I don't recall Miguel Ferrer (Traffic, "Crossing Jordan") in many leads, so it is refreshing to see him here. He is starring with his ex, Leilani Sarelle (Basic Instinct). Not hard to get some passion up here.
Ferrer is in Mexico researching a murder for a screenplay when he runs into Sarelle, who is part of a body parts harvesting team.
At least he gets his story, and it has George Clooney as a trans.
Not really a bad hour and a half.
i though this was a decent little movie.it's about a writer who is sent to Mexico for inspiration,to wrote the next big story,which will hopefully be made into a movie.while in Mexico,he wakes up one morning to find one of his kidneys missing.he then discovers they want his second kidney.i didn't find this movie overly exciting,but it did keep my interest.some of the scenes stretch into implausibility and are not realistic.it's also pretty predictable for the most part,if you're paying attention.the other thing is,the movie is pretty low key.it's mot what i would call action packed or exciting.still,it was an enjoyable diversion and I've sen worse.for me,The Harvest is a 6/10
*** This review may contain spoilers ***
Blocked, frustrated, Prozac-popping writer Charlie Pope (a terrific performance by Miguel Ferror in a rare juicy lead) goes to Mexico to research a script he's working on.
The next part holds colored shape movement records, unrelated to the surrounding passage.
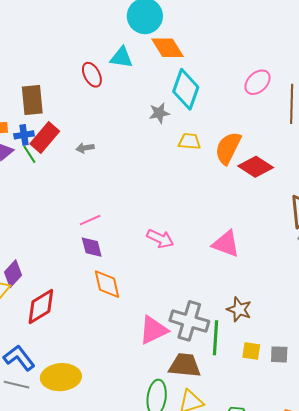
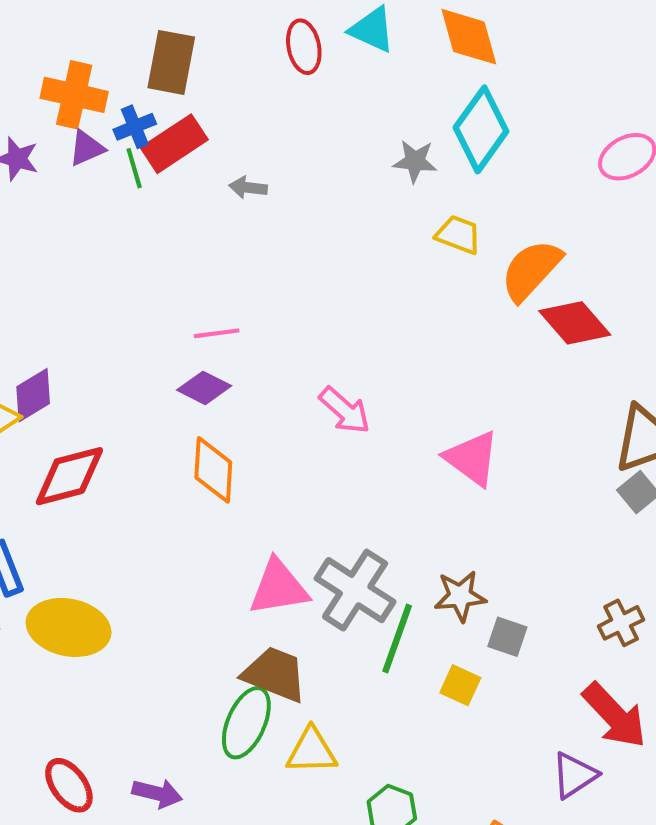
blue cross: (24, 135) -> (135, 127), turned -30
purple diamond: (92, 247) -> (204, 388), turned -65
brown star: (239, 309) -> (460, 596), turned 30
gray square: (279, 354) -> (507, 637), moved
brown trapezoid: (185, 365) -> (275, 674), moved

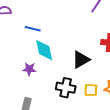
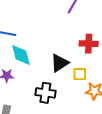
yellow square: (91, 90) -> (80, 74), moved

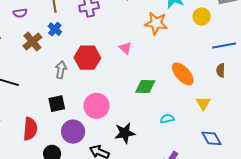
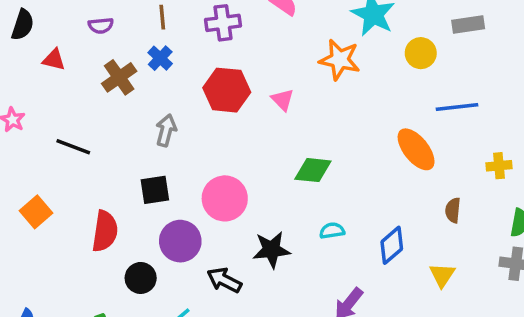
red hexagon: (87, 58) -> (227, 90), moved
brown semicircle: (221, 70) -> (453, 210), moved
orange ellipse: (183, 74) -> (416, 149), moved
yellow triangle: (203, 103) -> (442, 275), moved
cyan semicircle: (167, 119) -> (332, 231), moved
blue diamond: (212, 138) -> (392, 245), moved, turned 75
Pope falls under the spell of sultry, alluring lass Natalie Caldwell (wonderfully played by the incredibly hot Leilani Sarelle, who's Ferror's former wife) and winds up having one of his kidneys stolen. Pope gets himself in further jeopardy when he tries to find out who's responsible. Writer/director David Marconi concocts one doozy of a moody and offbeat modern-day film noir thriller which offers a strong and provocative subtext on art vs. commerce, the grueling rigors of the creative process, the lengths one's willing to go for one's art, and suffering for one's art. Emmanuel Lubezki's slick, sparkling cinematography and Rich Boston's funky, flavorsome score both add an extra tasty zing to the vivid and tangibly sordid south-of-the-border atmosphere. The sterling cast rates as another substantial asset: Harvey Fierstein as sleazy Hollywood agent Bob Larkin, Anthony John Denison as the treacherous Noel Guzmann, Henry Silva as brutish, hard-nosed police chief Topo, Tim Thomerson as seedy hotel proprietor Steve Mobley, Matt Clark as amiable farmhand Hank, and George Clooney as a singing transvestite in a gay bar. A shamefully neglected sleeper.
three things stand out for me regarding _the harvest_.
first, the tagline is ridiculous. this IMDB page shows a different phrase, but here's what's on the case: "They stole one of his kidneys... and told him he would survive with only one... Now, they want that one too." oh my.
secondly, george clooney as a mexican transvestite is a fairly tight arrangement. great imagery.
third is the excellent soundtrack, on the now defunct world domination records. led by dave allen (gang of four) and rick boston (low pop suicide), it also has a few tracks from their labelmates. the result is stylistically broad. the theme song, "one by one", is a duet between rick and belinda carlisle. great musicianship and ambience throughout.
Good suspense and writing anchor this otherwise routine thriller about a
writer who lives out the urban legend of waking up without a kidney while
investigating a series of murders in Mexico. He soon finds himself running
for his life. (and his other kidney!) Average at best, you might like it.
Miguel Ferrer gives a good performance.